Head of Engineering for Data Platforms and Insights

Intuit

Inevitably, internal pre-planning eventually needs to meet customers where they are.

  • Productivity's two faces: Mohan argues that a proper AI strategy delivers a powerful one-two punch by solving for two distinct personas. For the internal "developer persona", AI tools can amplify productivity, allowing teams to build and ship features faster. But the real transformation comes from serving the "customer persona" with that newfound engineering productivity. In one use case, Mohan's team used agentic workflows to automate complex manual tasks that customers were previously forced to handle themselves. "If we can build automation for something like financial transaction reconciliation that was a manual burden, it will instantly make the customer happy." When groundwork is laid in a repeatable fashion, engineering teams benefit from efficiency while customer benefit from faster features being shipped.

Despite a clear path forward, Mohan offered a sober prediction. Most companies, he believes, will get it wrong first. "AI transformation is happening at such a rapid pace that even hardcore technologists are finding it hard to keep up. If engineering leaders can't keep up, how can we anticipate that larger enterprises will get this right on the first iteration?"

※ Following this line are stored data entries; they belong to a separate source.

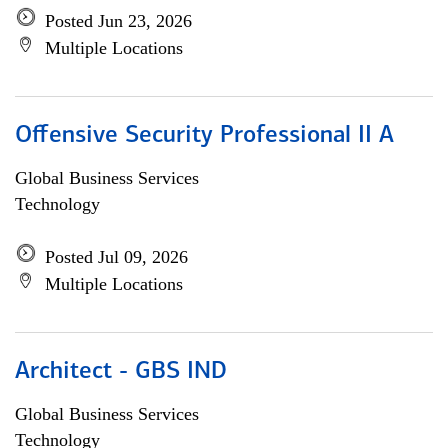
Posted Jun 23, 2026
Multiple Locations
Offensive Security Professional II A
Global Business Services
Technology
Posted Jul 09, 2026
Multiple Locations
Architect - GBS IND
Global Business Services
Technology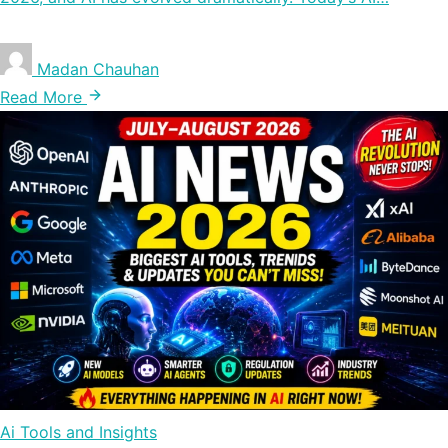
Madan Chauhan
Read More
Ai Tools and Insights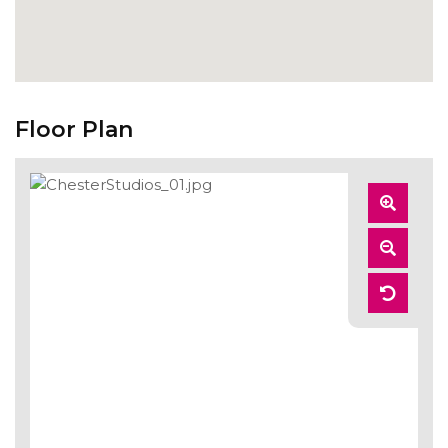
Floor Plan
Zoom
In
Zoom
Out
Reset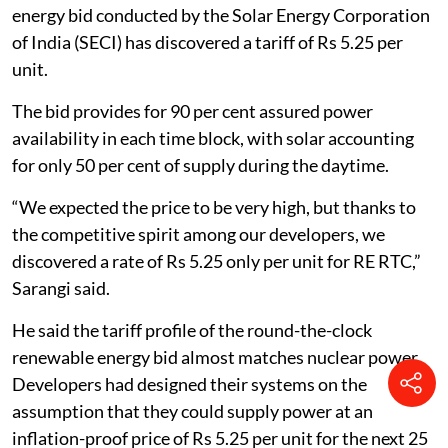
energy bid conducted by the Solar Energy Corporation
of India (SECI) has discovered a tariff of Rs 5.25 per
unit.
The bid provides for 90 per cent assured power
availability in each time block, with solar accounting
for only 50 per cent of supply during the daytime.
“We expected the price to be very high, but thanks to
the competitive spirit among our developers, we
discovered a rate of Rs 5.25 only per unit for RE RTC,”
Sarangi said.
He said the tariff profile of the round-the-clock
renewable energy bid almost matches nuclear power.
Developers had designed their systems on the
assumption that they could supply power at an
inflation-proof price of Rs 5.25 per unit for the next 25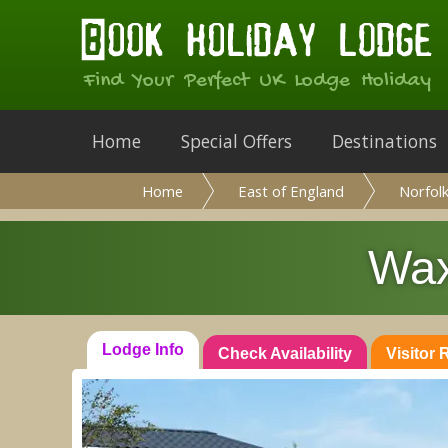
Find Your Perfect UK Lodge Holiday
Home
Special Offers
Destinations
Home
East of England
Norfol
Wax
Lodge Info
Check Availability
Visitor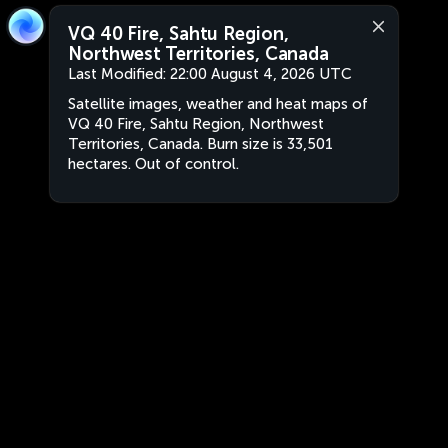
VQ 40 Fire, Sahtu Region,
Northwest Territories, Canada
Last Modified:
22:00 August 4, 2026 UTC
Satellite images, weather and heat maps of
VQ 40 Fire, Sahtu Region, Northwest
Territories, Canada. Burn size is 33,501
hectares. Out of control.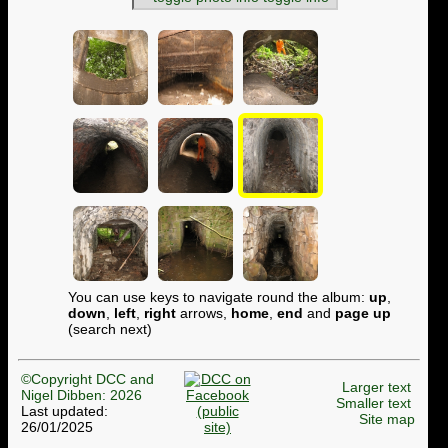
You can use keys to navigate round the album:
up
,
down
,
left
,
right
arrows,
home
,
end
and
page up
(search next)
©Copyright DCC and
Larger text
Nigel Dibben: 2026
Smaller text
Last updated:
Site map
26/01/2025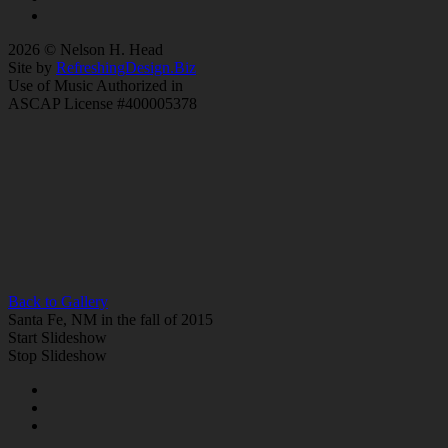
2026 © Nelson H. Head
Site by
RefreshingDesign.Biz
Use of Music Authorized in
ASCAP License #400005378
Back to Gallery
Santa Fe, NM in the fall of 2015
Start Slideshow
Stop Slideshow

The pressure is immense, especially as prominent leaders like Salesforce’s Marc Benioff make bold claims about massive AI-driven productivity gains and human worker replacement. Mohan predicts many companies will try to "put some numbers out there to buy time" as they learn. "My hunch is that most non-tier-one enterprises will only solve for agent sprawl in a second or third iteration, after some problems have already started to percolate."

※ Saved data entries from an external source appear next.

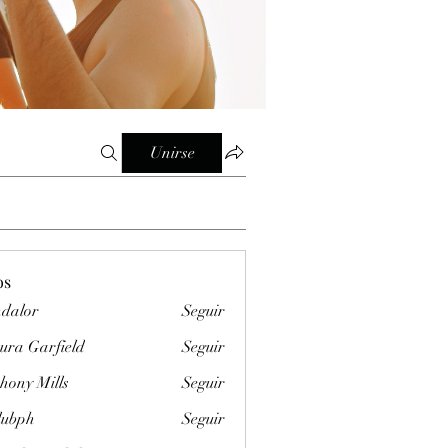
Unirse
os
dalor
Seguir
ura Garfield
Seguir
hony Mills
Seguir
clubph
Seguir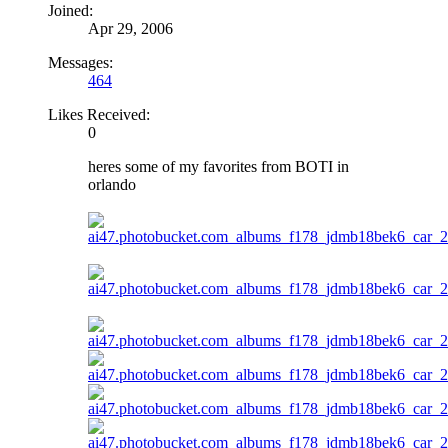
Joined:
Apr 29, 2006
Messages:
464
Likes Received:
0
heres some of my favorites from BOTI in
orlando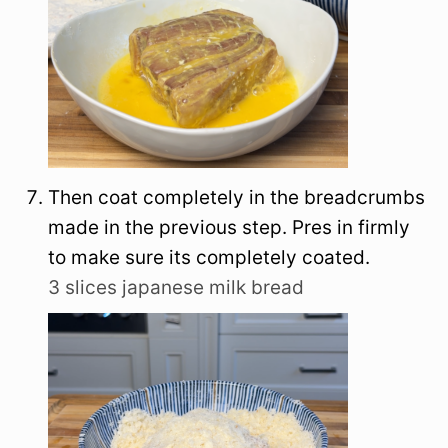
Then coat completely in the breadcrumbs
made in the previous step. Pres in firmly
to make sure its completely coated.
3 slices japanese milk bread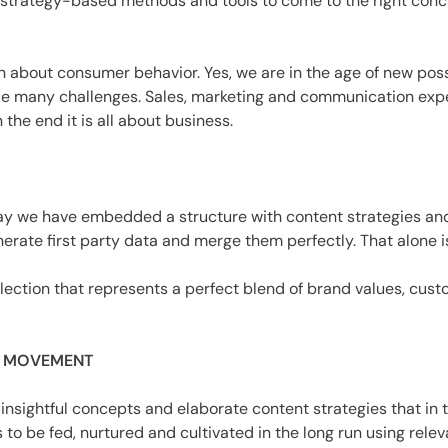
trategy-based methods and tools to come to the right conclus
about consumer behavior. Yes, we are in the age of new possib
 lie many challenges. Sales, marketing and communication exp
the end it is all about business.
s say we have embedded a structure with content strategies a
erate first party data and merge them perfectly. That alone is
lection that represents a perfect blend of brand values, cust
A MOVEMENT
nsightful concepts and elaborate content strategies that in t
o be fed, nurtured and cultivated in the long run using relev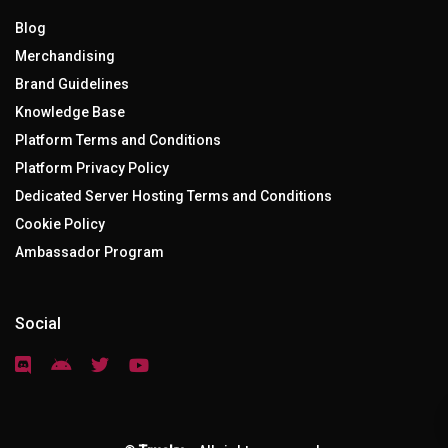
Blog
Merchandising
Brand Guidelines
Knowledge Base
Platform Terms and Conditions
Platform Privacy Policy
Dedicated Server Hosting Terms and Conditions
Cookie Policy
Ambassador Program
Social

It should be clear by now that AI for the sake of AI is not a viable strategy, but the obvious is not always obvious when complex externalities pressure businesses to act less than rationally. "The pragmatic answer, unfortunately, is many leaders are still trying to find how to prove AI as a core part of their strategy. But AI is not just part of your strategy. If you bring that lens, you're never going to get the best value. It has to be holistic," Mohan said. Proactively planning the chain of ownership, managing stakeholder communication, and getting the fundamentals of orchestration right from the outset is a recipe for minimal risk and maximum probability of success.